Of course, I don’t want to romanticize those high-alert times. They were coupled with reckonings both mental and physical. But I wonder if the frequent physical jabbery (not a word, but it should be) of them is a way of being mindful unto itself. Just as mindfulness is full of techniques to remind you to check in throughout the day (breathe, smile, inhale the pain of a stranger as you walk by — that one’s weird), these emotional cues did ground me in what I cared about: my daughter and the planet. And walnut chocolate chip cookies.
If I reckon with what I take notice of now, it’s beauty and novelty. I will right angle a conversation with friends to point out a sky or an outfit or a funny sign, and then swiftly turn us back to the topic at hand. But it’s a less emotional back and forth between where I’m at in relation to the spaces around me. Which is fine, I think, but also something to, you know, take stock of. Because the cues that punctuate our day form a narrative about the day itself. And that narrative informs our picture of the world and the actions we take. And if we want those actions to be the most climate-y (again, not a word, but should be), how do we solve for that queuing up of the narrative that will motivate, but not overwhelm, what we do with our one beautiful precious life?

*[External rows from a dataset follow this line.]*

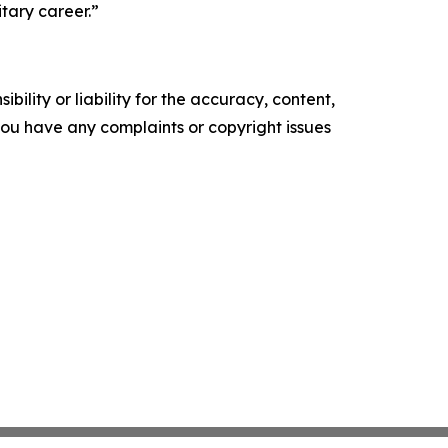
tary career.”
ility or liability for the accuracy, content,
f you have any complaints or copyright issues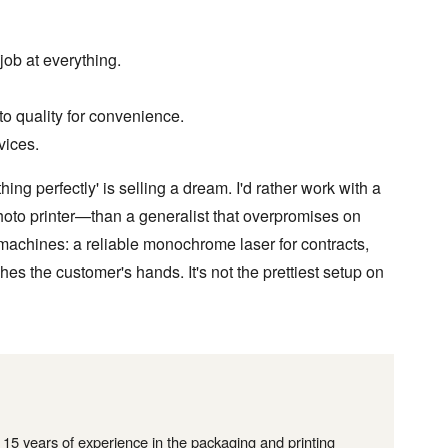
ob at everything.
to quality for convenience.
vices.
g perfectly' is selling a dream. I'd rather work with a
hoto printer—than a generalist that overpromises on
 machines: a reliable monochrome laser for contracts,
hes the customer's hands. It's not the prettiest setup on
r 15 years of experience in the packaging and printing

I think it’s different for all of us. Platitude much, Sarah? Sorry, I’m feeling sentimental. But the dance is to find the daily cues that motivate, be they real or engineered — I sometimes wear an oversized green ring so I can twist it as a meditative act throughout the day. I stretch my fingers the way my glass-eyed octogenarian Hungarian (say this a few times fast) violin teacher used to make me, a weirdly consistent ritual that always reminds me of who I am in the world (a lazy player with inelegant hands). But these physical acts are about grounding myself in my self — and what I am doing on climate every day (stuff!).

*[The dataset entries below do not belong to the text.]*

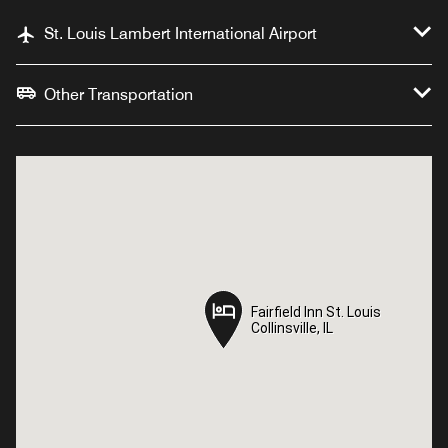
St. Louis Lambert International Airport
Other Transportation
Fairfield Inn St. Louis
Fairfield Inn St. Louis
Collinsville, IL
Collinsville, IL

What is it that grounds you in you and tethers you to the world? What are the daily prompts that remind you of your purpose? I hope they bring you clarity and joy and remind you of your why, so you can find peace and take action.
This planet: How do you remind yourself of the things you care about?
Last planet: The winner heats it all
Congrats to our two heat pump winners, Melana and John (hi, I know you!!!), and Madeline (apparently you’re my neighbour in Little Italy!). I’m so excited for you, and the emissions reductions about to materialize in our world because of your efforts. In Judaism, it is said that if you successfully matchmake three couples you go to heaven. I am the worst matchmaker and I don’t much believe in heaven, but I enjoy a good to-do list, so my goal is to matchmake all the heat pumps. This is my way of making your win all about me. JK, I look forward to interviewing you both a few months hence about #heatpumplyfe.
Thanks for having me on your delightful podcast, Hidden Gems, Tom and Sharon.
Five charts that explain global energy. Bloomberg.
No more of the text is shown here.